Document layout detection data
+ + + +

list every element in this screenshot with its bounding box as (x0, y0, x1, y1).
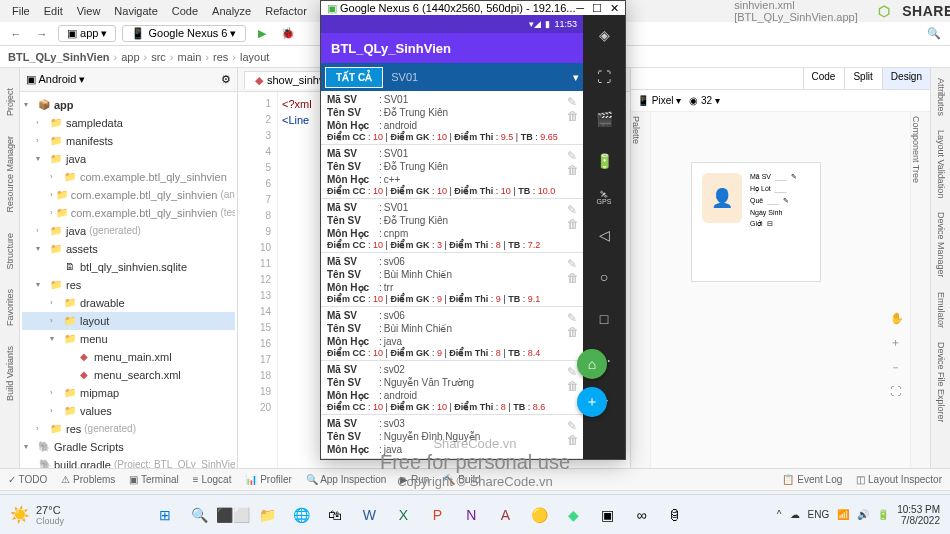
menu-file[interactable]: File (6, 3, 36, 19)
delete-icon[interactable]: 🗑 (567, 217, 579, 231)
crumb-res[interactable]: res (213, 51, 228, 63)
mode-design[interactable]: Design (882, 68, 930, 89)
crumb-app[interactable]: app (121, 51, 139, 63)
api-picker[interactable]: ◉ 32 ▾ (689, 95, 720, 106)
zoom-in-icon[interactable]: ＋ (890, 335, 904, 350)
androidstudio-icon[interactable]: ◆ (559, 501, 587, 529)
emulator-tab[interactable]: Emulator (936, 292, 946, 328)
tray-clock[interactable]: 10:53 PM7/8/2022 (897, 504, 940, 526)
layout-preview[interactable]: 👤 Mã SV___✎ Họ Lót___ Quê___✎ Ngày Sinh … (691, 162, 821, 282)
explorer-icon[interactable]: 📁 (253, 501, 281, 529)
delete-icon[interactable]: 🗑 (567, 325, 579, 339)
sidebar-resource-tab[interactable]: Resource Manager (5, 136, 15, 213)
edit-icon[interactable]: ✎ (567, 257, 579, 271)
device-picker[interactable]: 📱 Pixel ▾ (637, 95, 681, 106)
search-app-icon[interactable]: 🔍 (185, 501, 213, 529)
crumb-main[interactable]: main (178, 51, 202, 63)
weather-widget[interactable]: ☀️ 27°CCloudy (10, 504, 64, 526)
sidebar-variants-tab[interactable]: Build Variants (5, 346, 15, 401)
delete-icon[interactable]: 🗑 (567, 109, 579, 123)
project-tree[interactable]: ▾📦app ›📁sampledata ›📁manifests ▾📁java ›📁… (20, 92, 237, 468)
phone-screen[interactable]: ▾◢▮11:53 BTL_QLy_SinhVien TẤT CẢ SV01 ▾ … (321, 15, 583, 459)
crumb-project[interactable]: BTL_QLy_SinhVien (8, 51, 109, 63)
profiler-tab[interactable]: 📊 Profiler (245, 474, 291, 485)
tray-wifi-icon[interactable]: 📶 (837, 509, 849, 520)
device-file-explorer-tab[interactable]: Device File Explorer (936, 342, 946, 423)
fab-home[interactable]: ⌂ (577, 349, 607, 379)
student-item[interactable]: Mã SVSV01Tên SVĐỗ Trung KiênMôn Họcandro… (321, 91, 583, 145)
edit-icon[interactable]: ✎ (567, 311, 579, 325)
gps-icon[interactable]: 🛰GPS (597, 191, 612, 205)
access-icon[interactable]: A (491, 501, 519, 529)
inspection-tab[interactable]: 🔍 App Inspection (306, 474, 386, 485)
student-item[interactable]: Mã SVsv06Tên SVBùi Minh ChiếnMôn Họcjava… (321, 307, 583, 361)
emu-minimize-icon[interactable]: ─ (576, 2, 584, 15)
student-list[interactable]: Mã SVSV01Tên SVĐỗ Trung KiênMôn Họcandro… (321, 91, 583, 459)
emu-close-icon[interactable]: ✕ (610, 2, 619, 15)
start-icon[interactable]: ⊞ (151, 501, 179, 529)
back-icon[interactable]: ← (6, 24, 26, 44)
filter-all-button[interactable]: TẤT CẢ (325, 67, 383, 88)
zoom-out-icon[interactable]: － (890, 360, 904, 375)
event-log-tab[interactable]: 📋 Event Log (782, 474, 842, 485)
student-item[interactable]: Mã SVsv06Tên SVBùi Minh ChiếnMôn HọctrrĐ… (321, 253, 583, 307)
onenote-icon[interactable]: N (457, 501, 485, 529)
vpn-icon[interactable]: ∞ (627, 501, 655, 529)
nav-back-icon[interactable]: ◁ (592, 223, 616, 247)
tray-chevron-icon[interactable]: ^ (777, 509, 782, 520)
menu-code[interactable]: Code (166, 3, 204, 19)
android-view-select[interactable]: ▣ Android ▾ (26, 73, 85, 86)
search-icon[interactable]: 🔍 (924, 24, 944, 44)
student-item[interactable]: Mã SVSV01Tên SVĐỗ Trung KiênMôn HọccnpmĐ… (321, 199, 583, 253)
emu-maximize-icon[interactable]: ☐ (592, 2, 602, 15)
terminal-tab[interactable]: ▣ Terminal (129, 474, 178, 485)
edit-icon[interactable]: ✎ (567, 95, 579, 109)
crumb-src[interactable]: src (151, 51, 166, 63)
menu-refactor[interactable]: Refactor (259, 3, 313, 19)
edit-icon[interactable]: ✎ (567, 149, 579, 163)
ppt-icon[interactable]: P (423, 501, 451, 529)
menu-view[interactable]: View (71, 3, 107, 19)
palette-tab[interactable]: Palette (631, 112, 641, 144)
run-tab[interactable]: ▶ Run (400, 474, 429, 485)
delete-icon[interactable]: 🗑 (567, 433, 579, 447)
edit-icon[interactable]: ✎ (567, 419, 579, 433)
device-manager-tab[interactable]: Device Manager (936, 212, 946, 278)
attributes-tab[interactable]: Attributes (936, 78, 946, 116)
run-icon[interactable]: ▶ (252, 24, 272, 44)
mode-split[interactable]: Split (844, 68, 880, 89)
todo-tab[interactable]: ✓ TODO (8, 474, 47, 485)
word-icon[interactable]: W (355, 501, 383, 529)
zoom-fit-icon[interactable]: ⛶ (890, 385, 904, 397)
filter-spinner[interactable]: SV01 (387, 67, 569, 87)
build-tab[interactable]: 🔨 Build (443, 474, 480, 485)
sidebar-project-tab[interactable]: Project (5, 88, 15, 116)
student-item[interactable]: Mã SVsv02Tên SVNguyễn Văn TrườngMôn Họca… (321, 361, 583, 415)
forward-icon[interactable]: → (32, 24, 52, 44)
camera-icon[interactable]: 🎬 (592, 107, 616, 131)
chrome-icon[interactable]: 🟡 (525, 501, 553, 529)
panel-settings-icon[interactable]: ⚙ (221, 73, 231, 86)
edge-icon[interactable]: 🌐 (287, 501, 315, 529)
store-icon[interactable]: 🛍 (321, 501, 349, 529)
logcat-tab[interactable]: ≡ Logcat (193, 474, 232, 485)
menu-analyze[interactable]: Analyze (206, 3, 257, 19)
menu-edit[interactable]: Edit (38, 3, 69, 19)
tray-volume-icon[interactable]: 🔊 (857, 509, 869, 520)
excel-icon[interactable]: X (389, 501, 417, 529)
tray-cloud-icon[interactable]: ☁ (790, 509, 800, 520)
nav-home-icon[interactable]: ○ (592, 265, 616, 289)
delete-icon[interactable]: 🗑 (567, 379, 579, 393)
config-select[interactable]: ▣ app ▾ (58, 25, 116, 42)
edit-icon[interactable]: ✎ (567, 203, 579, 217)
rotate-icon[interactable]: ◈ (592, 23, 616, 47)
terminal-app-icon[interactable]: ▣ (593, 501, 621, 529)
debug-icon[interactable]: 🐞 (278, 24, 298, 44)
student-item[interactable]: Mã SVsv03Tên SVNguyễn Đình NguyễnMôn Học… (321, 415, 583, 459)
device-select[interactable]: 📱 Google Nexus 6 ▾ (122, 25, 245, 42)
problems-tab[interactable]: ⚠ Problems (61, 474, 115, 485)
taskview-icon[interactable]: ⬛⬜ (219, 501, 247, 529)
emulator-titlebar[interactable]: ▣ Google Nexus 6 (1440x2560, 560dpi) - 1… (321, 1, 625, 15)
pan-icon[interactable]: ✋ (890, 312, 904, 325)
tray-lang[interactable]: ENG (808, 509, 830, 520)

+ + + +

Filter the records above and copy every line that contains the word "Google".

device-select[interactable]: 📱 Google Nexus 6 ▾ (122, 25, 245, 42)
emulator-titlebar[interactable]: ▣ Google Nexus 6 (1440x2560, 560dpi) - 1… (321, 1, 625, 15)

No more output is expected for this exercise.